Philippe Zard - Raison historique, apocalypse et roman familial dans Quatrevingt-treize (Hugo) et Le Siècle des lumières (Carpentier).
Deux romanciers de gauche, prenant pour sujet la Révolution française à l'heure où se fait entendre l'écho d'autres révolutions (Commune, révolution cubaine), présentent une image problématique du sens de l'Histoire. Le paradigme progressiste est en crise : en dépit de son dessein apologétique, Hugo fait surtout saillir les contradictions du processus historique (la violence n'est justifiée que rétroactivement) ; Carpentier soumet à la critique aussi bien l'idéologie révolutionnaire que ses reniements. Les romans expérimentent deux autres modèles d'intelligibilité historique : celui de la catastrophe – faisant de la rupture révolutionnaire un processus historique pour ainsi dire sans sujet –, expression d'un bouleversement aussi inévitable qu'angoissant ; le modèle généalogique enfin, par lequel Hugo répare imaginairement les fractures de l'histoire en reliant passé et présent, Ancien et Nouveau Régime, tandis que Carpentier met en évidence l'irréductible pluralité des cultures et les apories du rêve « fraternitaire ».

Frédérique Leichter-Flack - Laissés pour compte et hommes au rebut en démocratie : Kafka et Melvil
Que faire des laissés-pour-compte en démocratie ? Relus ensemble, deux textes bien connus – Bartleby le scribe de Melville et « le Soutier », premier chapitre du premier roman de Kafka, Amerika ou le Disparu -, donnent à voir comment la littérature se charge de cette question. Chacun de ces deux textes orchestre un scénario d'exclusion sociale : un homme tombe à la mer, s'y maintient à la surface tout le temps qu'un autre lui tend la main, puis s'y noie, quand la main secourable lui est retirée. Or, dans les deux cas, ce qui aurait pu constituer un incident négligeable – ou du moins, un fait social inaperçu - est traité par la littérature comme une scène de la plus haute importance. Sur fond d'un scénario d'exclusion kafkaïen, la superposition de ces deux scènes politiques américaines produit des effets de sens qui articulent de façon exemplaire l'enjeu éthique et l'enjeu politique. En modulant le problème sociopolitique en question éthique (via le rapport de face à face), la littérature se sera efforcée de remettre dans le jeu ces hommes au rebut. Mais son échec signifie aussi que la démarche éthique ne saurait se substituer à la solution introuvable du problème politique.

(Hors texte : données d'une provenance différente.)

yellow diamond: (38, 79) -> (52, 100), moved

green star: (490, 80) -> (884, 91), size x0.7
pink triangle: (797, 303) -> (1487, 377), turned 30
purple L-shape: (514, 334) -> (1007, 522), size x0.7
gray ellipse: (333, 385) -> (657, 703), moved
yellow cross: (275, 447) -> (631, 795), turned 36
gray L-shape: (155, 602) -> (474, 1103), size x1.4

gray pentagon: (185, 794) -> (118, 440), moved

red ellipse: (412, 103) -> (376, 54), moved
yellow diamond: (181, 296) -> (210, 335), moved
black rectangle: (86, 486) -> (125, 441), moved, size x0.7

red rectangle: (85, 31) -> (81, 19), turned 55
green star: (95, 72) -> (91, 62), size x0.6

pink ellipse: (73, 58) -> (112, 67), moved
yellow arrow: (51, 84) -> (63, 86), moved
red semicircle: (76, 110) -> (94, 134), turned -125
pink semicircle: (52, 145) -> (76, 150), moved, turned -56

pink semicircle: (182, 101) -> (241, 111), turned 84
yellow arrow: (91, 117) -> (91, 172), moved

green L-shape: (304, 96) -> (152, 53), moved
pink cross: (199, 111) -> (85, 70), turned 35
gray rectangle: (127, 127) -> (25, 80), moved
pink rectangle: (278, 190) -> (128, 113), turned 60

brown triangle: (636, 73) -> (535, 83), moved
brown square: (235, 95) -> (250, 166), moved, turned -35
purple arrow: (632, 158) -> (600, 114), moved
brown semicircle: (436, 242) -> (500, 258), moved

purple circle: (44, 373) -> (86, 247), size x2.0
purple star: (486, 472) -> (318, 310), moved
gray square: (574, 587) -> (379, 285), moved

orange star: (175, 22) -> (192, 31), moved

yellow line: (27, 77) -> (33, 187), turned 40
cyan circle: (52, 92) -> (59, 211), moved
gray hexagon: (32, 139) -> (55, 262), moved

Maria Delaperrière - L'irrésistible fascination du pouvoir : Jarry, Brecht, Camus, Gombrowicz.
Prenant comme point de départ la figure emblématique du tyran dans les pièces de Jarry ( Ubu roi), de Brecht (La Résistible ascension d'Arturo Ui), de Camus (Caligula) et enfin de Gombrowicz ( Le Mariage), l'auteur se propose de mettre en évidence différents aspects du mécanisme de la prise du pouvoir, tels que les révèle la fiction littéraire. Il est question en particulier des rapports de force que la nature humaine rend inévitables ainsi que des relations interhumaines qui en découlent. Ces rapports de force échappent généralement à tout contrôle rationnel et semblent être soumis à une puissance invisible et absurde. Par une analyse détaillée de ces oeuvres et par leur confrontation avec le modèle shakespearien, l'auteur fait apparaître des différences notables qui, face aux dictatures totalitaires du XXe siècle, contribuent à faire de chacune de ces pièces un témoignage singulier.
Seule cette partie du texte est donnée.